Иногда

Алонат
       Первая утренняя изморозь, покрывшая белесым прозрачным пледом землю и заморозив тонкой корочкой льда лужи, подтаивая, превращается в лёгкий туман, который как возник незаметно, так и рассеивается текуче. Эти чудесные перемены, круглогодично происходящие в природе, учат каждого чему-то важному и устоявшемуся, как сама солнечная система и остальной космос. Сизый голубь, прозябшими красными ногами часто топая по промёрзшей поверхности, удивленно вертит головой. Многие, многие жители неба улетели туда к югу, к теплу, а он, почему то не улетел, остался. Что-то непостижимое для него, то, что гнало многих на юг, оставило его зимовать на обжитом месте.
     Этот вечный зов живота, требующий без конца лететь, смотреть, спешить, искать пищу. Он забивает всё, что могло родиться иного у пернатого, он заставляет спускаться на опасную поверхность, он поглощает и жаждет полной отдачи. И только ночью, птица спит, и видит удивительные картинки:
   …иногда она в теле кузнечика, выпрыгивающего высоко над зарослями травы, и летящего некоторое время почти как она – птица. Затем она - кузнечик, как пружина непривычно быстро опускается с высоты в густую толстую траву, но она-кузнечик легка и ей не больно от удара, а наоборот она толкается и вновь ускоренно взмывает над исчезающими внизу кустами травы. И так прыжок за прыжком, слева остался водоём  воды, далее движение пересекает, вытоптанная ногами двуногих трава на их пути. При очередном приземлении кузнечик видит, как двуногий подбегает к тому месту, где он опустился и  передними, сложенными в ловушку лапами, хлопает о землю рядом с ним. Взмывая в воздух  в желании избежать ловушки, о чудо,  у кузнечика раскрываются спрятанные прозрачные крылья, и он летит, быстро удаляясь в неизвестность противоположную от двуного…
     Взмыв высоко в небо, обласкиваемый солнечными лучами, голубь парит в воздушной синеве. Снизу земля, такая разная, в своём проносящемся образе. Уже серые голые леса, кое-где разбавленные последней, неуроненной, буро-жёлтой листвой, чернеющие лысые, местами ярко зелённые от озимых поля, земля с прожилками вод, несущихся чтобы напоить большую воду. Молочный туман в низинах, изымающий от наблюдения участки, растворяя  их медленно и беззвучно. А под крылом свистит плотный воздух полёта, который обещает нести птицу в любом направлении. И не спускаться бы птице вниз, где видишь недалеко вокруг себя, да только опять она заметила нечто съедобное и помчалась, наполовину сложив крылья, вниз.   
      …иногда во сне, голубь видит картинки, будто он внутри дерева.
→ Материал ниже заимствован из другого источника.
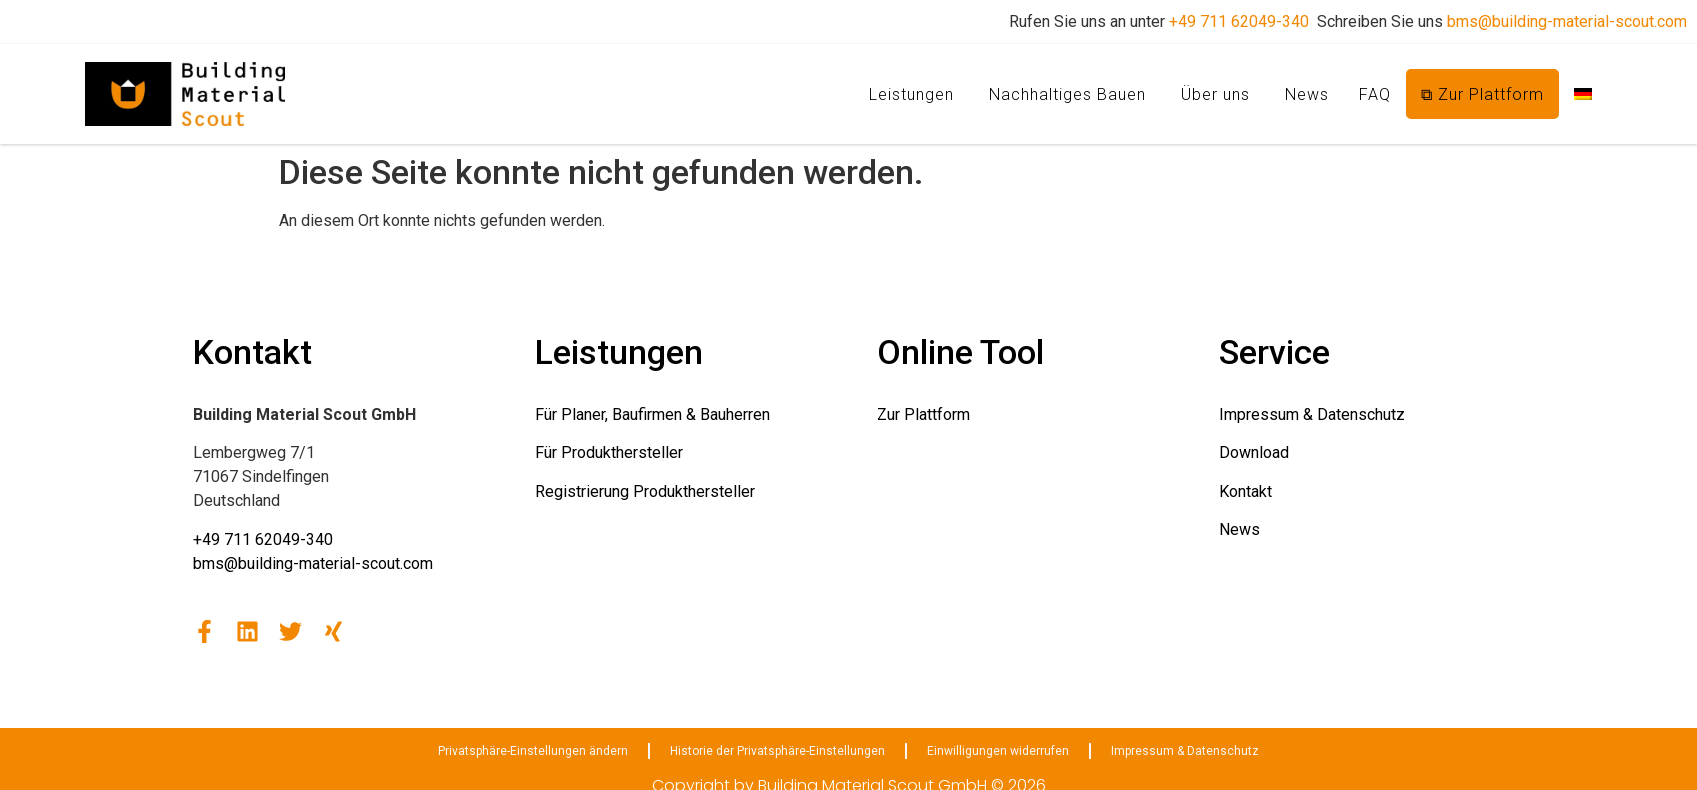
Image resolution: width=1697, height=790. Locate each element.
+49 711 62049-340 (1239, 21)
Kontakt (1245, 491)
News (1307, 94)
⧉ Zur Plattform (1482, 94)
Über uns (1215, 94)
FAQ (1375, 94)
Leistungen (911, 94)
Ему всё вокруг знакомо и понятно от того, что оно рождалось весной и умирало осенью уже девяносто три раза. И упоительный дождь, и нежный и ломающий ветер, ночь и день, трава и соседи, птицы и звери, стужа и зной. И только смутная тревога о невозможности охватить более,  толкающее его каждый год расти ввысь к свету, даже ночью расти к мигающим звёздам, не покидала древо постоянно…
          Житель неба и земли снизившись, описал дугу и тормозя крыльями, опустился на землю у громадного стога черно-желтой соломы, где можно было найти зерно. Вот и найдены, вымытые дождём от грязи зернышки, которые птица склёвывает в спешке, получая силы для поиска новой еды. Таким образом проходит весь день: то ввысь то на землю, то  в небо то к поверхности. И к закату, непременно, птица всегда летела в то место, где спала. Таков был план, начертанный кем-то для голубя.
    … иногда у спящего со сложенными  крыльями, были картинки, что он двуногий, и это были наихудшие сны, после которых наутро и летать то было тяжелее, словно эту тяжесть влили в птицу. Он двуногий открывающий рот, и звуки летят к другим двуногим, которые в свою очередь, что-то отвечают. А чтобы увидеть у себя за спиной надо вращать головой, будто тебе закрыли заднюю часть глаз. Какие-то непонятные страхи, не видимая опасность, а страхи, истекающие от массы всевозможных выборов как поступить в данный момент, отчего без конца перемалывается сомнение с памятью о боли неудачных выборов. И этот процесс отъединяет двуного от мира, несущего безотносительное знание поступка, приносит ему чувство оторванности и одиночества. Голубь-двуногий ложится параллельно земле спать во что-то продавливающе-мягкое. Рядом уже спят двое других двуногих, от взгляда на которых ему легко и солнечно, как днем парить в вышине неба. Он знает, что это спят его жена и маленький сын, возвращающие его от свободного одиночества выбора к чему - то  прекрасному…
                Птица летит низко над лесом, впереди маячит прорезанный путь, по которому снуют чудовищные неживые существа, быстрые, но лишённые способности летать. Голубь, пересекая в полёте путь этих чудовищ, невольно цепляет твердое, холодное,  мчащееся существо и от столкновения падает на асфальт, уже не имея шансов взлететь от повреждения.   Лёжа на асфальте сизый, впервые увидел, что внутри неживых существ размещались двуногие, и эти мчащиеся монстры, конечно, были их плодом свободы выбора поступка, а значит отгородившимися от мира настолько, что он перестал властвовать над ними. И смерть, надвигающаяся на голубя мира на скорости 100 км/ч, была уже не так легка и своевременна, как подаренная судьбой миллионолетней природы.               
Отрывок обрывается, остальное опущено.